[curves] Choosing an extra-strength curve
Johannes Merkle
johannes.merkle at secunet.com
Tue May 6 05:28:15 PDT 2014
Trevor Perrin wrote on 06.05.2014 01:42:
> Pains me to link there, but Mike wrote a great mail to CFRG:
>
> http://www.ietf.org/mail-archive/web/cfrg/current/msg04495.html
>
> The gist is that trying to closely match AES's 192 or 256-bit security
> levels for extra-strength curves isn't important. With an
> extra-strength curve we're trying to buy extra security margin against
> cryptanalytic breakthroughs, and the breakthroughs that might affect
> AES and elliptic curves - and the costs of security margin - are very
> different.
>
> I'd add a few arguments:
>
> * The curve size determines the availability of primes for efficient
> reduction, and the options for representing field elements efficiently
> as "limbs" [1]. So it makes sense to choose curve sizes based on
> efficiency instead of arbitrary criteria.
>
If our concern is potential cryptanalytic breakthroughs, shouldn't we widen our focus from key lengths (which might not
make much difference anyway in case of a serious improvement) to design/selection criteria? So instead of choosing
curves with some extra bits as security margin, we could consider more conservative selection criteria.
To be more specific: If a new attack emerges on curves defined over Pseudo-Mersenne (or other special) primes, having 32
bits of extra security against Pollard's Rho might not buy us much.
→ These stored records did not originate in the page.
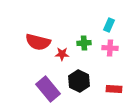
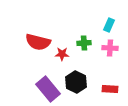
black hexagon: moved 3 px left, 1 px down
red rectangle: moved 4 px left
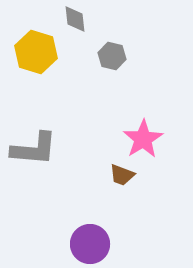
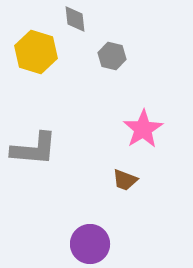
pink star: moved 10 px up
brown trapezoid: moved 3 px right, 5 px down
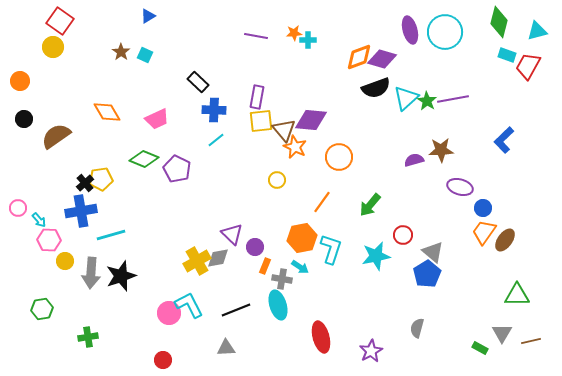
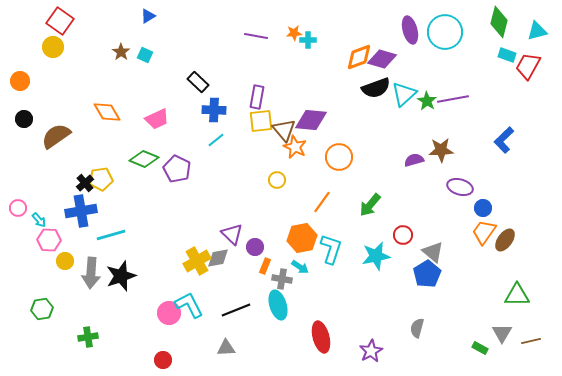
cyan triangle at (406, 98): moved 2 px left, 4 px up
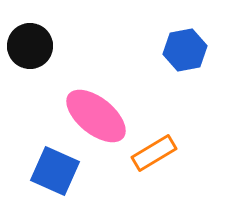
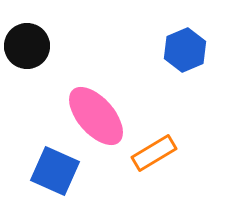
black circle: moved 3 px left
blue hexagon: rotated 12 degrees counterclockwise
pink ellipse: rotated 10 degrees clockwise
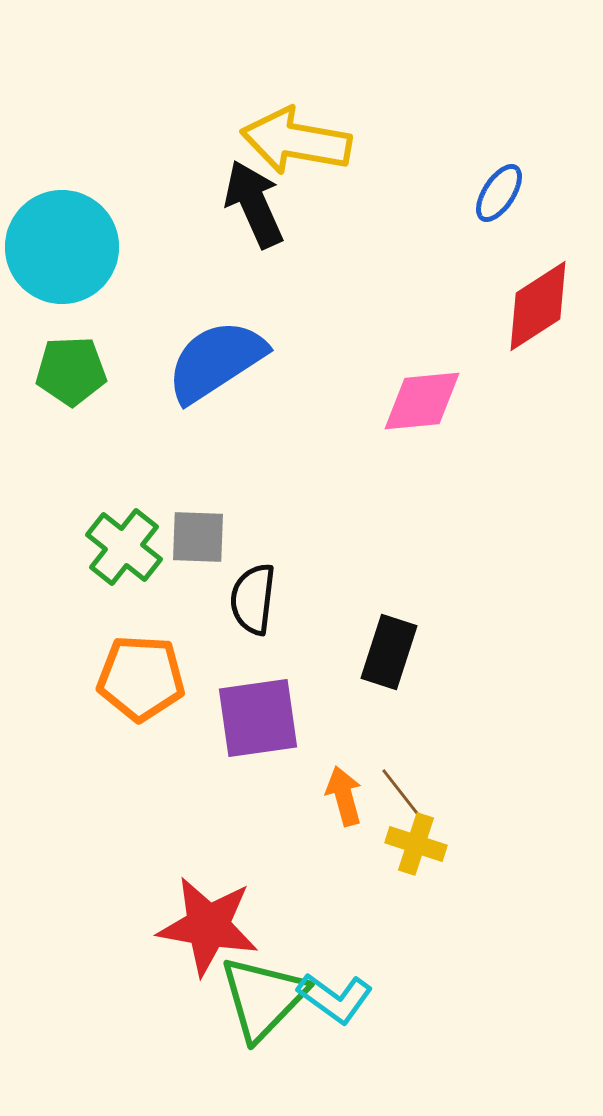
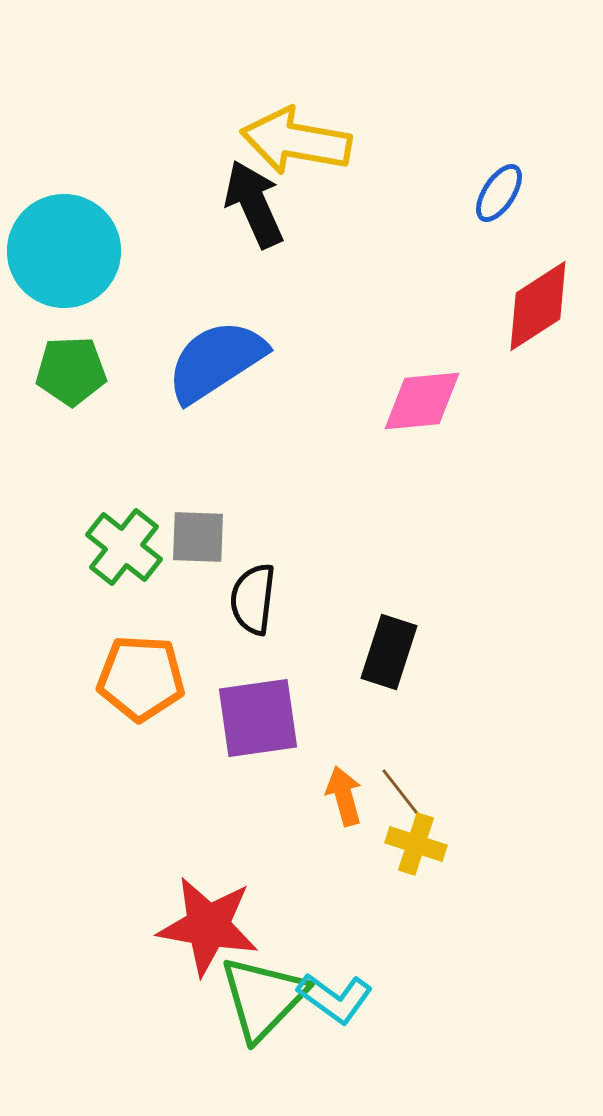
cyan circle: moved 2 px right, 4 px down
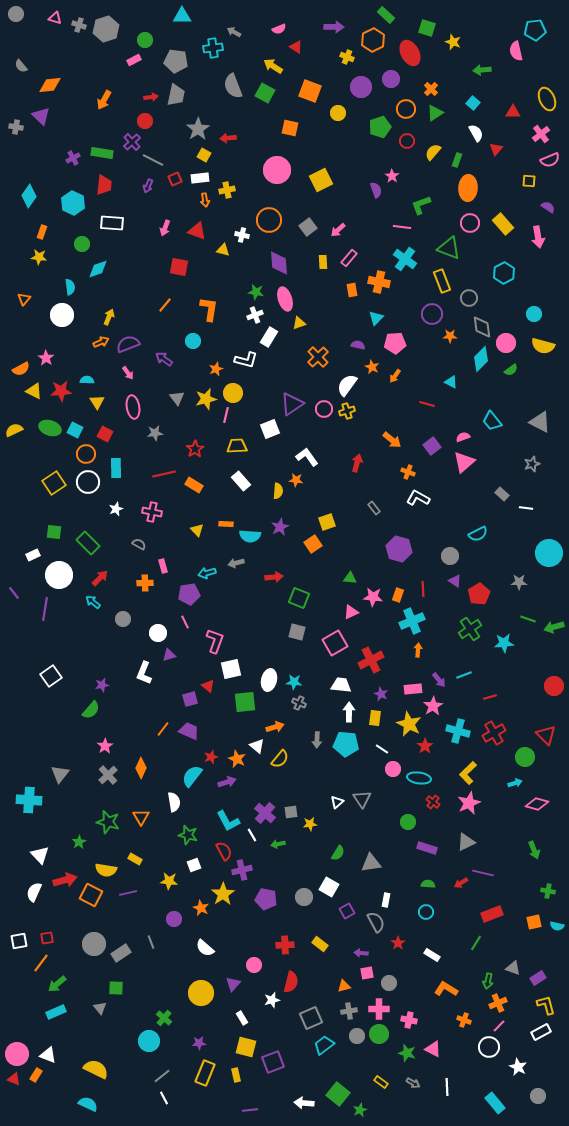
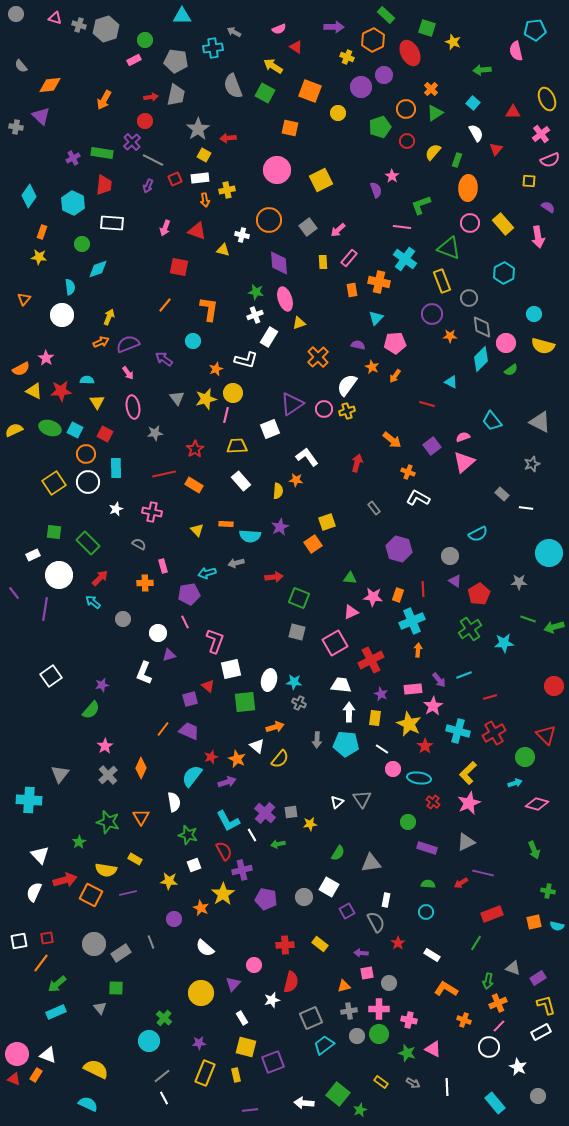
purple circle at (391, 79): moved 7 px left, 4 px up
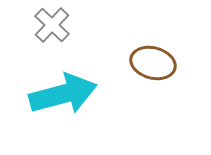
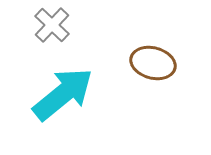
cyan arrow: rotated 24 degrees counterclockwise
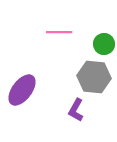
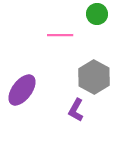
pink line: moved 1 px right, 3 px down
green circle: moved 7 px left, 30 px up
gray hexagon: rotated 24 degrees clockwise
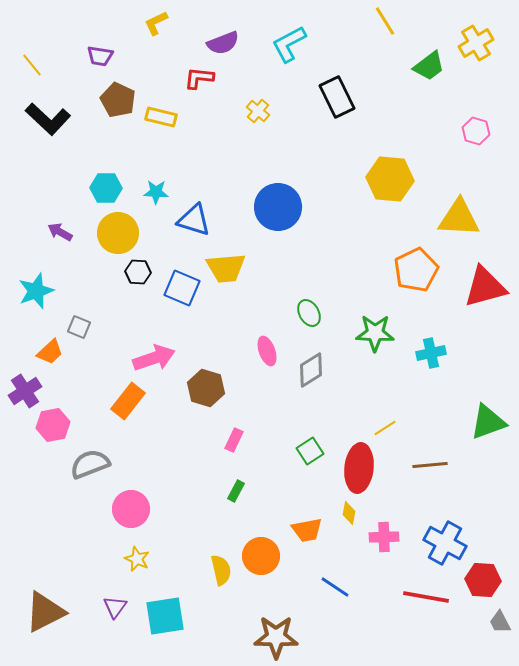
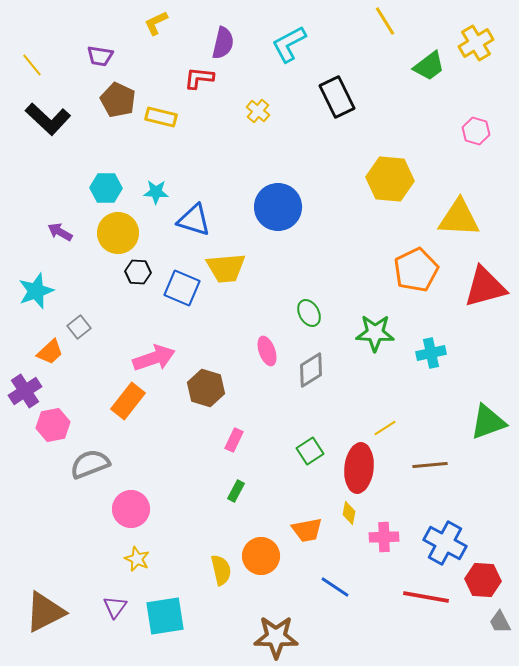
purple semicircle at (223, 43): rotated 56 degrees counterclockwise
gray square at (79, 327): rotated 30 degrees clockwise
Admittedly, there is no indication of such attacks,
but since we don't have any clue about what attacks might evolve, the most conservative choice is to avoid simplified
structures, in particular, if these structures had already been exploited by attacks in other circumstances (yes, I'm
talking about the specialized NFS).
I know that this has a downside on performance but we are talking about a backup.